Using Digital Wealth Management to Drive More Loyalty in Members

Guest Editorial by Ben Soppitt, Founder and CEO, Unifimoney


Saying that digital banking is table stakes for credit unions is no surprise. Insider Intelligence reports that 89% of Americans use mobile banking in some form. However, credit union leaders cannot assume a mobile banking app alone is sufficient. Members of all generations are turning to new apps to help them navigate all areas of their financial health.

Ben Soppitt

One area fintech companies have succeeded in pulling users away from credit unions and other traditional financial institutions is in wealth management. According to Statista, assets under management in the roboadvisor and self-directed investing segment are projected to grow roughly 20% per year through 2025.


For building wealth among the younger generations, technology is challenging the status quo. However, the personalized service a credit union can offer all members, can provide the value and expertise that will build member loyalty for decades. Through smart decisions and access to digital wealth management tools, your team can drive a happier, more loyal member. Here are three ways Investing-as-a-Service can help keep more members as investors at your organization.


Build Member’s Financial Health Foundation


The United States is in the middle of the largest transfer of generational wealth it has ever seen. Cerulli projects that wealth transferred through 2045 will total $84.4 trillion—$72.6 trillion in assets will be transferred to heirs, while $11.9 trillion will be donated to charities. Credit unions are doing great with the generation that currently holds the wealth, with an average member age of 48. According to a CFI study, however, the Credit Union Satisfaction Index score is lowest among Millennials.


Younger members may be fine keeping a checking account or a car loan at their credit union, but they often turn to disruptive technologies first for other financial needs, such as investing. This can be attributed to two key reasons: Disruptive technologies are often more accessible, and credit unions often don’t cater wealth services to members who are not holding large sums in their accounts.


By giving members access to tools which help diversify portfolios and increase wealth, credit unions are giving them a reason to invest both emotionally and financially. It can be as simple as building special programs for the children of members to improve the generational transition, to offering new members access to Investing-as-a-Service services when they sign up. Giving everyone value, even when they can’t return the investment today, helps encourage lower-value members to stay in your ecosystem and build their value with their credit union over the long term.


Self-Directed Investing Leads to Higher Engagement


Over the past decade, many financial institutions introduced roboadvisors to their lineup of products. With lower fees and automated advice for an investor’s risk profile, the roboadvisor helps the investor make decisions about their portfolio, with the goal of helping them build their wealth over time.


But what happens when the investor’s wealth outgrows the robot’s capabilities or members want to begin investing in areas outside of the standard algorithm-provided options? Here is where credit unions can leverage their expertise in member service and engagement.


Even digital natives will still hit a limit of time, energy, and focus where they will need the help of a talented advisor to manage their funds. Although they want regular access to their accounts online, the advice of a talented financial advisor is invaluable to growing their wealth and improving their quality of life.


Through offering Investing-as-a-Service options to members and transitioning them to a financial advisor over time, credit unions can capture their attention for the long run and build a loyal member who will turn into an evangelist for your services.


Provide Access Beyond Mutual Funds


If members don’t feel that their credit union is approachable and can meet their investment needs, they will go to a disruptor instead. Digital wealth apps have made it very easy for users to explore investments in areas outside of the standard mutual funds and individual stocks.


For example, BAI found in their 2022 Banking Outlook research that more than half of Gen Z and Millennials have already invested in cryptocurrencies or funds with exposure to crypto. And yet, the same survey found that 78% of financial organizations have no plans to introduce cryptocurrency services in 2022.


When credit unions do not offer cryptocurrency investments, their members will go to an exchange. If they don’t believe that their credit union’s digital platform offers access to stocks and ETFs, they will go to a fintech company that welcomes all investments.


Keeping younger members in the credit union family requires forward-thinking, technology-driven solutions to guide the next generation of wealth builders.
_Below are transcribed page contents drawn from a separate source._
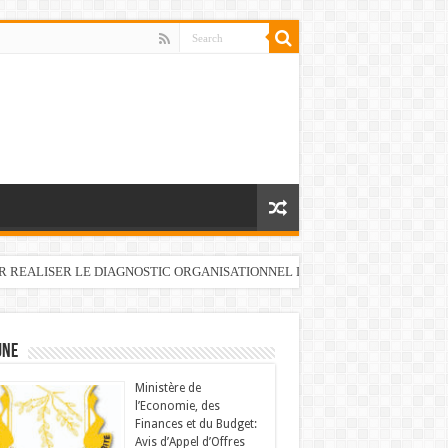
UR REALISER LE DIAGNOSTIC ORGANISATIONNEL DU FONDS DE DEVELOP
UNE
Ministère de
l’Economie, des
Finances et du Budget:
Avis d’Appel d’Offres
Offering Investment-as-a-Service tools grant users the access they need to seek out traditional investments, along with alternative assets like precious metals and cryptocurrency. Giving the access members want today keeps them more engaged in the short term and sets the foundation for growth towards future wealth within your organization.


Just because a member does not meet the threshold for one-on-one wealth management service now does not mean they can’t grow into that level in the future. By nurturing members throughout their financial journey and giving them access to all the investment options they are asking for through Investment-as-a-Service tools, credit unions can nurture loyal members from the day they first open an account to the day they bring their next generation to build wealth.


Ben Soppitt founded Unifimoney, a turnkey digital wealth management platform for community banks and credit unions, in 2019 and continues to serve as its CEO. Unifimoney’s platform offers a comprehensive digital wealth management platform with trading of over 70 cryptocurrencies, passive and active investing in thousands of stocks and ETF's and precious metals.